Alain Bertrand, Eurotunnel's chief operating officer, said the company planned to apply for a licence to operate its tourist shuttle service by the end of the week. 'If we are granted our licence, I would expect to be running one train every two hours by the middle of August,' he said. 'By October, I would like to see a turn-up- and-go service three times an hour during peak periods.'
The first services will be for Eurotunnel shareholders and by invitation, but the public will be able to board the trains within a couple of months. Eurotunnel also expects its heavy goods freight service - which already has its operating licence from the Channel Tunnel Safety Authority - to be running 24 hours a day, seven days a week from 25 July.
The operation yesterday was an important step in giving the company the confidence to apply for its licence. It involved taking 100 cars and 350 passengers, mainly employees of Eurotunnel and their relatives, from the terminal at Coquelles near Calais and staging an 'incident' in the tunnel. It was the first time so many passengers and cars had used the shuttle service. Two and a half miles from the UK side, the train was stopped and passengers were told to evacuate into the service tunnel that runs between the two rail tunnels. Under Eurotunnel's operating rules, it had to get all passengers above ground within 90 minutes of the decision to evacuate. That involved sending a train along the parallel track, sealing off the tunnel with the stricken train and whisking the passengers away.
The operation was completed with 15 minutes to spare, but there were obvious teething problems, due mainly to the inexperience of staff. The train was stationary for 25 minutes before a decision was made to evacuate and then it took 11 minutes to get all passengers off, mainly because a computer fault meant they were all directed to just one exit.
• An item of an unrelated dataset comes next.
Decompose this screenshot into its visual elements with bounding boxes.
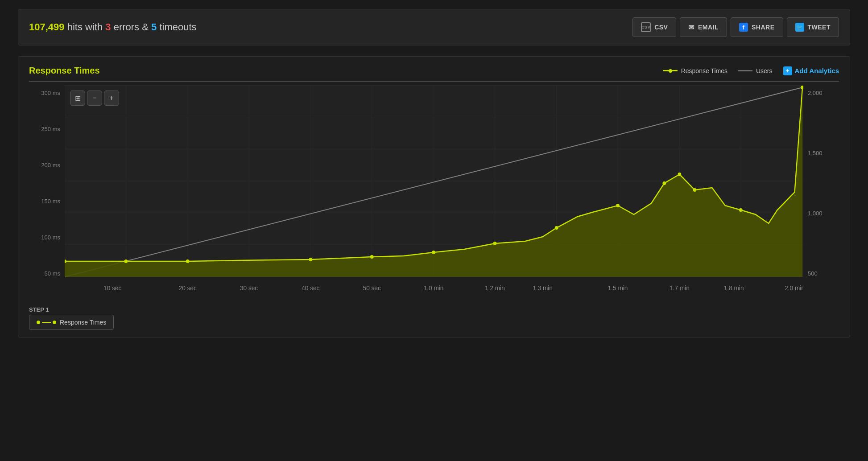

Patricia Page, whose husband works in the Eurotunnel contracts department, said: 'I did feel that once something happened, we were left waiting and were not given enough information. And once they got us moving it took a long time to get off the train. We were all calm because it was a test, but it could be more difficult if there was a fire.'
Roger Lejuez, chairman of the Anglo-French safety committee, was also concerned about the delays and lack of information. 'The first message to passengers came five minutes after stopping and then another five minutes went by,' he said. 'Then a long time, 15 minutes, elapsed which was not reassuring. It was too long a time without information.'
Mr Bertrand admitted there were problems with communication that would be improved, but he was satisfied all technical aspects of the operation went well.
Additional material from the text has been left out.